From Al Jazeera, comes this video on how roughly “two million farmers in the Indian state of Andhra Pradesh have ditched chemical pesticides in favour of natural repellants and fertilisers, as part of a growing eco-agriculture movement.” This represents, I think, agricultural production (pardon the pun) “on the ground,” in a literal and figurative sense in contrast to hyper-industrialized capitalist agriculture, as an eminently rational process of political economy and ecology (thus, political ecology) beyond the impoverished assumptions of Malthusian Social Darwinism, the political premises of messianic neo-imperialism, and the Promethean promises of bio-technology (recall, for instance, the extent to which America’s export of plant-breeding science was an integral part of the Cold War’s defense of capitalist political economics and economy and the ‘battle for freedom’). In other words, the original Green Revolution, as John H. Perkins argued in Geopolitics and the Green Revolution: Wheat, Genes, and the Cold War (Oxford University Press, 1997) was an unmitigated “success” only in terms of “an increase in the aggregate physical supply of grain,” and the policies that promoted the new forms of plant-breeding, soil fertility science and hydrologic development were not motivated in the first place by humanitarian considerations (although it did not hurt to rhetorically craft their public rationale in such terms), particularly when we appreciate the fact that questions of distributive justice and political power essential to the explanation of hunger and malnutrition (not to mention famines) were ideologically buried (cf. ‘food for peace’) in the political and economic policies (and, we came to learn, ecologically pernicious effects) of the Green Revolution’s myopic and blinkered focus on population growth rates and aggregate food supplies. In the words of Raj Patel, “a technological solution muffled a political problem.” The political economy of the Green Revolution has proven intransigent: “India has...destroyed millions of tons of grains, permitting food to rot in silos, while the quality of food eaten by India’s poor is getting worse for the first time since Independence in 1947.” Alternatives to the Green Revolution have taken root in India, particularly in the Indian state of Kerala:
“Rather than engaging in a technological fix, Kerala opted for a political solution, beginning with the 1957 Land Reform Ordinance and Education Bill. [....] Land redistribution was brought together as a policy package with public food distribution programmes, employment guarantees, education and healthcare systems, under the administration of the state-led Communist government. The package worked and has led today to the highest levels of literacy, health status and social development in the country, even though Kerala’s population of 30 million is on average poorer than the average citizen elsewhere in India.”
 Central here is the role of the Rockefeller and Ford Foundations often working in conjunction with agencies like the World Bank and the U.S. Agency for International Development (USAID).
 See, for example, Vandana Shiva’s The Violence of the Green Revolution (Zed Books & Third World Network, 1991).
 Raj Patel, Stuffed and Starved: The Hidden Battle for the World’s Food System (Melville House Publishing, 2007): p. 3.
 Ibid., p. 127. See too, Sen’s well-known discussion of Kerala’s development as exemplifying a “very rapid reduction in in mortality rates and enhancement of living conditions, without much economic growth,” in his Development as Freedom (Alfred A. Knopf, 1999).

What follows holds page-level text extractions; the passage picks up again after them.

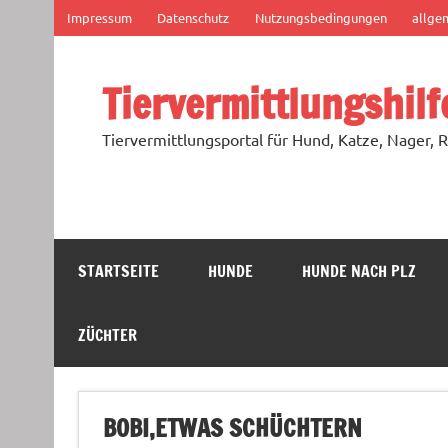
Zum
Impressum
Datenschutz
Nutzungsbedingungen
allge
Inhalt
springen
Tiervermittlungshilf
Tiervermittlungsportal für Hund, Katze, Nager, R
STARTSEITE
HUNDE
HUNDE NACH PLZ
ZÜCHTER
BOBI,ETWAS SCHÜCHTERN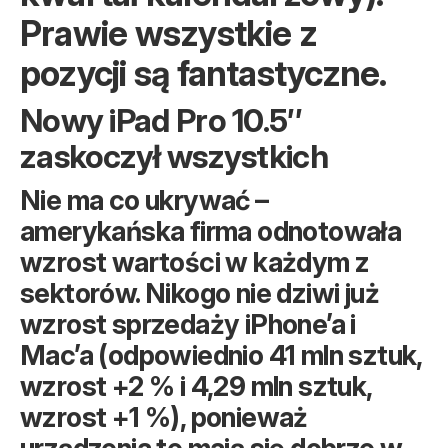
Prawie wszystkie z
pozycji są fantastyczne.
Nowy iPad Pro 10.5″
zaskoczył wszystkich
Nie ma co ukrywać –
amerykańska firma odnotowała
wzrost wartości w każdym z
sektorów. Nikogo nie dziwi już
wzrost sprzedaży iPhone’a i
Mac’a (odpowiednio 41 mln sztuk,
wzrost +2 % i 4,29 mln sztuk,
wzrost +1 %), ponieważ
urządzenia te mają się dobrze w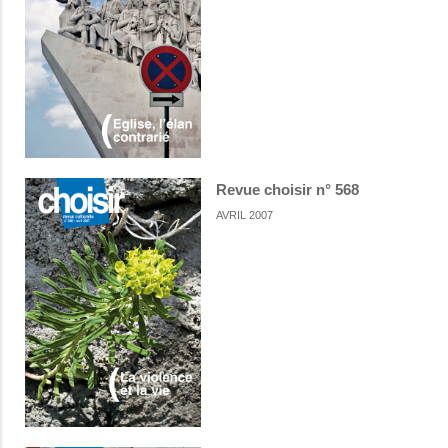
Revue choisir n° 568
AVRIL 2007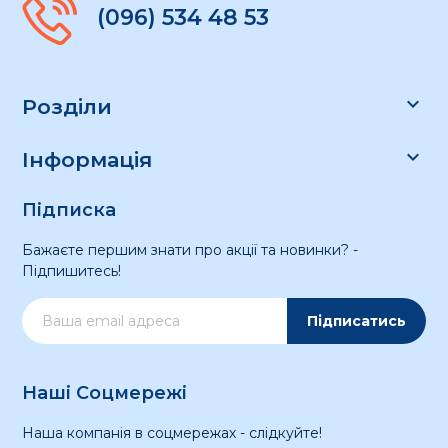
(096) 534 48 53

Розділи

Інформація
Підписка
Бажаєте першим знати про акції та новинки? -
Підпишитесь!
Підписатись
Наші Соцмережі
Наша компанія в соцмережах - слідкуйте!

As David A Crocker writes in Ethics of Global Development: Agency, Capability, and Deliberative Democracy (Cambridge University Press, 2008), along with Porto Alegre, Brazil, Kerala has become “iconic of deliberative and democratic development.” On the Communists of Kerala, see Michelle Williams, The Roots of Participatory Democracy: Democratic Communists in South Africa and Kerala, India (Palgrave Macmillan, 2008).